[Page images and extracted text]
━━━━━━
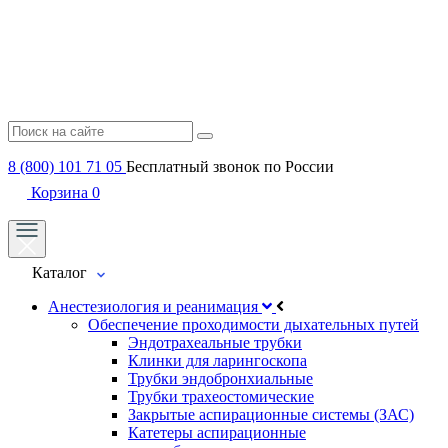
8 (800) 101 71 05
Бесплатный звонок по России
Корзина
0
Каталог
Анестезиология и реанимация
Обеспечение проходимости дыхательных путей
Эндотрахеальные трубки
Клинки для ларингоскопа
Трубки эндобронхиальные
Трубки трахеостомические
Закрытые аспирационные системы (ЗАС)
Катетеры аспирационные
━━━━━━
Would you output the lines from the one that contains "Клинки для ларингоскопа" to the end of the data, both ends included, exactly as they appear?

### RESULT OF THIS EXERCISE:
Клинки для ларингоскопа
Трубки эндобронхиальные
Трубки трахеостомические
Закрытые аспирационные системы (ЗАС)
Катетеры аспирационные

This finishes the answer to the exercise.